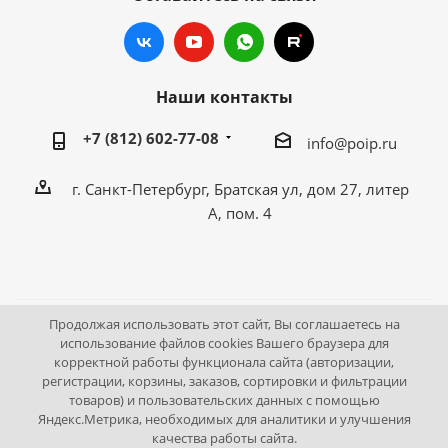
Наши контакты
+7 (812) 602-77-08
info@poip.ru
г. Санкт-Петербург, Братская ул, дом 27, литер
А, пом. 4
Продолжая использовать этот сайт, Вы соглашаетесь на
2009 - 2026 © Промышленное оборудование Интернет
использование файлов cookies Вашего браузера для
корректной работы функционала сайта (авторизации,
портал.
регистрации, корзины, заказов, сортировки и фильтрации
195043, г. Санкт-Петербург, Братская ул, дом 27, литер А,
товаров) и пользовательских данных с помощью
пом. 4
Яндекс.Метрика, необходимых для аналитики и улучшения
качества работы сайта.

━━━━

### [Task to complete]
Within the entries above, how many lines contain the word "работы"? State the number only.

### [Answer to this task]
2